I know my gauges are big liars. The Temp buffer thing is a well known “issue” with Land Cruisers. Temp gauge starts moving at 45c and is in the middle from 80c to 105c and it’s in the red at 108c where the AC kicks off and you are in the hurt zone. 3 degrees c…worthless.

Also my speedo is a big fat liar too, showing about 7% more speed than I am actually doing thanks to different gearing and tire size.
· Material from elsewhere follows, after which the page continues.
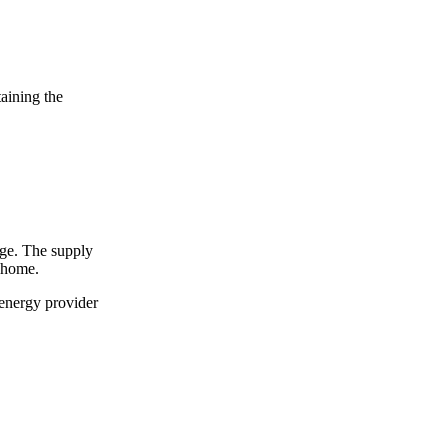
taining the
arge. The supply
r home.
 energy provider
I have an old phone running torquePro and hooked up to a reader on my dash all the time so I have a pretty good handle on the actual situation for speed and temps.

OverlandingSprinter
OverlandingSprinter
8 months ago

The dashboard gauges may lie, but do sensors talking to the OBD II report accurate data? I would assume so, but there’s the old saying about making ASSumptions.

Pat Rich
Pat Rich
8 months ago

as accurate as the sensors are I suppose. The variation in readings could be very small or there could be a lot of inaccuracy in the sensor. Also the sensor might not be in a place that tells the whole story. In any case, the sensor output will be way more accurate than the dash.

The Mark
The Mark
8 months ago

OBD will report accurate data. The PCM is sending “60 MPH” to the cluster. The cluster will target the pointer (or digital display) to read 62.

TOSSABL
TOSSABL
8 months ago
Reply to  The Mark

Thank you: I was wondering too.

-I love the breadth and depth of knowledge here

Scoutdude
Scoutdude
8 months ago

As Pat said as accurate as the sensors. In my truck and car I can see The VSS PID as 58 mph when the speedo reads 60, and GPS on my phone also says 58. I can also see the Cylinder head temp rise a couple degrees going up a hill and then drop back down going down the other side, while the gauge stays steady. My wife’s car does have an accurate speedo where the PID matches the display and GPS.

Adam EmmKay8 GTI
Adam EmmKay8 GTI
8 months ago
Reply to  Scoutdude

Right, because your phone’s GPS (which errors vary with how clear or obstructed the sky is) is calibrated instrument like speedometer in your car.
My phones SatNav read my speed at 326MPH when I was driving my Jeep in Colorado

Scoutdude
Scoutdude
8 months ago

I never said that a phone’s GPS is perfectly accurate but I do find that the majority of the time the GPS matches the PID readings across a number of our vehicles. In those same vehicles the speedo reads 2 or 3 mph high whether you are going 35 mph or 75 mph.